Public Employee Union Members Sue Oregon Over Cuts to Their Retirement Benefits

The lawsuit says Senate Bill 1049 violated a contract between public employers and public employees.

Nine public employees today filed a petition with the Oregon Supreme Court asking the court to review the retirement-benefit cuts in Senate Bill 1049, which lawmakers passed this year and Gov. Kate Brown signed into law on June 11.

The plaintiffs work for a broad range of employers, from the Molalla School District to Oregon Health & Sciences University.

Through their attorneys at the Bennett Hartman firm, the plaintiffs collectively argue that the new law illegally violates a contract they have with their employers.

"The plaintiffs and all PERS members accepted a job in good faith for a salary and benefits package, did the work they promised to do, and planned their futures based on the package they agreed to accept. Their service for public employers creates certain contract rights to retirement benefits. As the Oregon Supreme Court has ruled in the past, the State cannot breach the terms of those contractual promises," Aruna Masih, the lead attorney for the plaintiffs, said in a statement.

Lawmakers acted this session to cut retirement benefits in response to widespread concerns about the Oregon Public Employee Retirement System's $26 billion unfunded liability and in part to balance a new commercial activities tax which will raise billions of dollars in revenue.

Public employees have noted that about 70 percent of the unfunded liability is owed to employees who have already retired.

In two previous instances in which lawmakers tried to cut public employee retirement benefits, the Supreme Court struck down much of the savings to employers. Bennett Hartman represented employees in both cases.

One of the key rulings was that lawmakers cannot rescind money promised to retirees. That means the weight of any proposed cuts falls disproportionately on current employees, most of whom are accruing benefits that are already less generous than their predecessors.

The cuts in Senate Bill 1049 affect what's called employees' Individual Account Programs (IAPs). Currently, many public employers pay an amount equal to 6 percent of employees' salaries into an IAP. Under 1049, part of that 6 percent (the amount varies depending on when an employee was hired) will instead be put toward paying down the unfunded liability.

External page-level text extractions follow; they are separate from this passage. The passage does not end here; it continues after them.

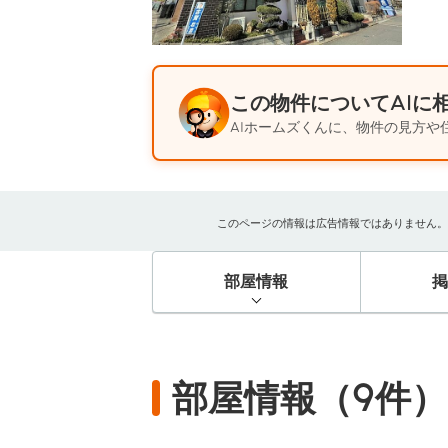
この物件についてAIに
AIホームズくんに、物件の見方や
このページの情報は広告情報ではありません。過去
部屋情報
部屋情報（9件）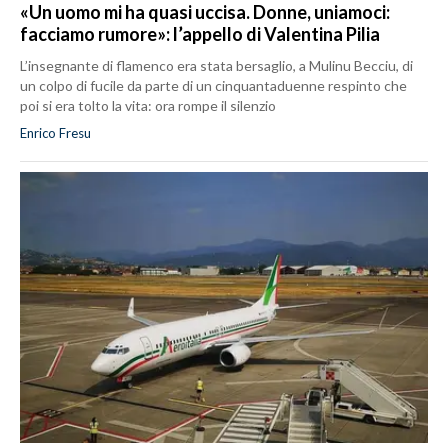
«Un uomo mi ha quasi uccisa. Donne, uniamoci:
facciamo rumore»: l’appello di Valentina Pilia
L’insegnante di flamenco era stata bersaglio, a Mulinu Becciu, di
un colpo di fucile da parte di un cinquantaduenne respinto che
poi si era tolto la vita: ora rompe il silenzio
Enrico Fresu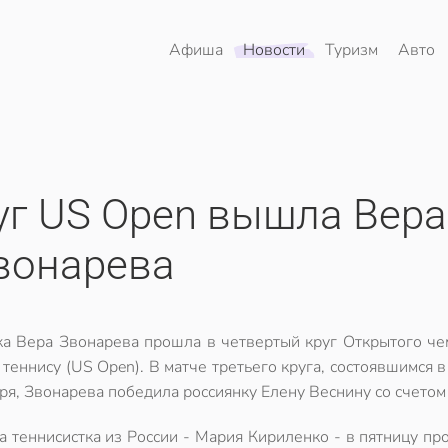
Афиша
Новости
Туризм
Авто
уг US Open вышла Вера
вонарева
ка Вера Звонарева прошла в четвертый круг Открытого че
еннису (US Open). В матче третьего круга, состоявшимся в
ря, Звонарева победила россиянку Елену Веснину со счетом 6
а теннисистка из России - Мария Кириленко - в пятницу пр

The state estimates the changes could cost most of current employees 7 percent to 12.5 percent of their previously expected IAP totals. That potential loss is the basis for the legal action.

The lawsuit says the reduction in employees' IAPs  "constitute a "taking" of petitioners' protected property interests.

"The legislature took these amounts to lower the overall obligation of employers with regard to liability attributable to service already performed and/or primarily for other employees (i.e., retirees and inactive members). Petitioners have not received just compensation for the taking of their property interests."

The state does not comment on pending litigation.